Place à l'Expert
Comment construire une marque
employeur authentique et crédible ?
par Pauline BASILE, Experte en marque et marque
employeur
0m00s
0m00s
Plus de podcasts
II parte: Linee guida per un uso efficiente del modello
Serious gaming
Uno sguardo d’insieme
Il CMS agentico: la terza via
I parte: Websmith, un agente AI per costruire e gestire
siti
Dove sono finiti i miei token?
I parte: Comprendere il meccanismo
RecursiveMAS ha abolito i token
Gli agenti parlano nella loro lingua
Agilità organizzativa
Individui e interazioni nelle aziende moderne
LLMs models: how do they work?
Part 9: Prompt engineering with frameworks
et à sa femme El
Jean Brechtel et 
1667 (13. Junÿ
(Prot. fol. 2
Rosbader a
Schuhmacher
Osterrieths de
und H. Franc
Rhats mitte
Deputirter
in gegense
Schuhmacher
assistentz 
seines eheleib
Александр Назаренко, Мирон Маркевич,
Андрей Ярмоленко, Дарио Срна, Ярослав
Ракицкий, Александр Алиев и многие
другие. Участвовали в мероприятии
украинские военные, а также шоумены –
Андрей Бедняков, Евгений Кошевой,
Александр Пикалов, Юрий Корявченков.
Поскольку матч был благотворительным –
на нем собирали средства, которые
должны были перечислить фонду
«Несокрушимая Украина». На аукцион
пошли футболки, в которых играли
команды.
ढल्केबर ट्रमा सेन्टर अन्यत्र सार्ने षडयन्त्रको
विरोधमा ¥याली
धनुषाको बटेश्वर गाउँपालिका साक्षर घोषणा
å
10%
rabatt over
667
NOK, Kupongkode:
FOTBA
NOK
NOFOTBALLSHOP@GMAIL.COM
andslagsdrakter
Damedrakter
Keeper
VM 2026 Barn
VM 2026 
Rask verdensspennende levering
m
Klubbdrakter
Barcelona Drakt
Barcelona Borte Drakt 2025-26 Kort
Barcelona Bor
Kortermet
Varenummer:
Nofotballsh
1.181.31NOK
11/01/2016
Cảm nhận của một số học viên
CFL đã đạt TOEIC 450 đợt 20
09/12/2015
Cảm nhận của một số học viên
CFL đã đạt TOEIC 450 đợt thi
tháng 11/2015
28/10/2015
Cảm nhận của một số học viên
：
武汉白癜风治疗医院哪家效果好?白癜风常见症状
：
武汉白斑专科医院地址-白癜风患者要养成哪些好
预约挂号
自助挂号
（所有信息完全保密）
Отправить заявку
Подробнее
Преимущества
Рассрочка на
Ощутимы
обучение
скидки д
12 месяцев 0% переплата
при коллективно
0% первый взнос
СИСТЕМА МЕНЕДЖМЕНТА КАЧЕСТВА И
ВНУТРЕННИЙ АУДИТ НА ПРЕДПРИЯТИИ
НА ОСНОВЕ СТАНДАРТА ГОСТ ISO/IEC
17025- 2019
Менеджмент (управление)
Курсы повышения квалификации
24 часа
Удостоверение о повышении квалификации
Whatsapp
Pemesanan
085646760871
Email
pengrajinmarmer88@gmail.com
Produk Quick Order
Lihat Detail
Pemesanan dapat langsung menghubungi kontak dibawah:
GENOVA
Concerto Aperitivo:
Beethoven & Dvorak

--- --- ---

* Task directions:
Locate all lines in the listing above with the word "marque" and copy them.

* Finished exercise:
Comment construire une marque
par Pauline BASILE, Experte en marque et marque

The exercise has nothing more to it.